Sharon Rivo, Executive Director of The National Center for Jewish Film, is an Adjunct Associate Professor in the Near Eastern and Judaic Studies Department at Brandeis University, where she teaches courses on Jewish film. Having begun her career in television as a film producer for WGBH-TV Boston, Rivo has now worked in film and media for over thirty years. Recognized nationally and internationally as an archivist, scholar and programmer, she has been an invited lecturer at hundreds of venues around the world. The recipient of numerous awards, she has curated a dozen retrospectives and film festivals (including twelve annual festivals at the Wasserman Cinematheque). In 1976 she co-founded NCJF which has grown to become the largest archive (and largest distributor) of Jewish film in the world, outside of Israel. She had directed the restoration of 37 Yiddish feature films and dozens of other films that document the diversity and vibrancy of Jewish life.

HANKUS NETSKY
Special Guest, THE JESTER screening on Thursday, April 2, 7:00 pm

A multi-instrumentalist, composer, and scholar, Hankus Netsky teaches improvisation and Jewish music at the New England Conservatory. He is the founder and director of the Klezmer Conservatory Band, an internationally renowned Yiddish music ensemble. Mr. Netsky has taught at Hebrew College and Wesleyan University, and has lectured extensively in the U.S., Canada, and Europe. His essays on klezmer music have been published by the University of California Press. Mr. Netsky has produced dozens of recordings, composed extensively for film and television, and collaborated with such artists as Itzhak Perlman, Robin Williams, Joel Grey, and Theodore Bikel. Mr. Netsky contributed to the restoration of THE JESTER, working with NCJF translators to translate the film’s songs from Yiddish into English.

NADAV TAMIR
Special Guest, THE SEVEN DAYS screening on Saturday, April 4, 7:00 pm


Nadav Tamir, Consul General of Israel to New England was born and raised in Kibbutz Manara in northern Israel.
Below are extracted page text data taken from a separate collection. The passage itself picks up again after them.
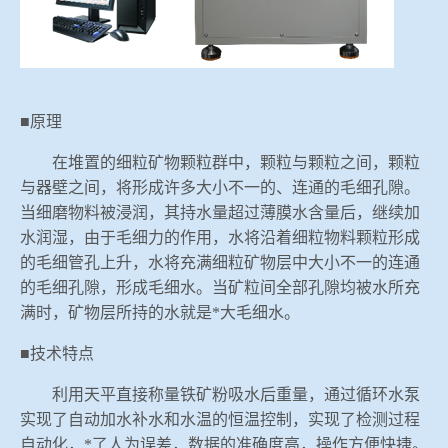
■原理
在堆置的细粒矿物颗粒群中，颗粒与颗粒之间，颗粒
与器壁之间，将形成许多大小不一的、连通的毛细孔隙。
当细磨物料被浸润，其持水量超过薄膜水含量后，继续加
水润湿，由于毛细力的作用，水将沿着细粒物料颗粒形成
的毛细管孔上升，水将充满细粒矿物层中大小不一的连通
的毛细孔隙，形成毛细水。当矿粒间全部孔隙均被水所充
满时，矿物层所持的水就是*大毛细水。
■技术特点
利用天平直接称量铁矿粉吸水后重量，通过循环水泵
实现了自动加水补水和水温的恒温控制，实现了检测过程
自动化，*了人为误差，数据的准确度高，操作方便快捷。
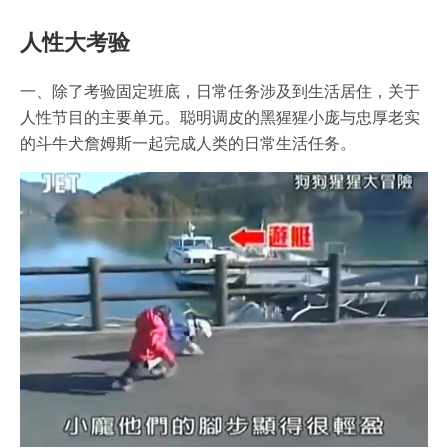
人性大考验
一、除了考验固定班底，日常任务涉及到生活居住，关于
人性节目的主要单元。聪明调皮的黑猩猩小庞与忠厚老实
的斗牛犬詹姆斯一起完成人类的日常生活任务。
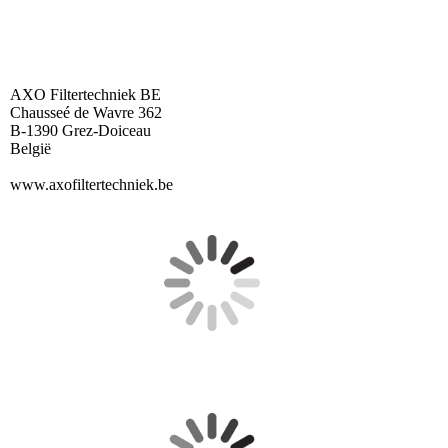
AXO Filtertechniek BE
Chausseé de Wavre 362
B-1390 Grez-Doiceau
België
www.axofiltertechniek.be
He began his career of public service in 1980 in the IDF, where he eventually served as a company commander and retired with the rank of Major. He joined the Ministry of Foreign Affairs in 1993 and the following year began to serve as the Policy Assistant to the Foreign Minister, for whom he developed recommendations and policy programs. Mr. Tamir served under Foreign Ministers Shimon Peres, Ehud Barak, and David Levy, and in 1997, he was promoted to the position of Political Officer at the Embassy of Israel in Washington, D.C., where he worked closely with the State Department and the National Security Council. In 2001 he became Advisor to the Director General at the Ministry of Foreign Affairs in Jerusalem, where he specialized in Israeli-U.S. relations. Mr. Tamir earned his Masters in Public Administration from the Kennedy School of Government at Harvard University in 2004.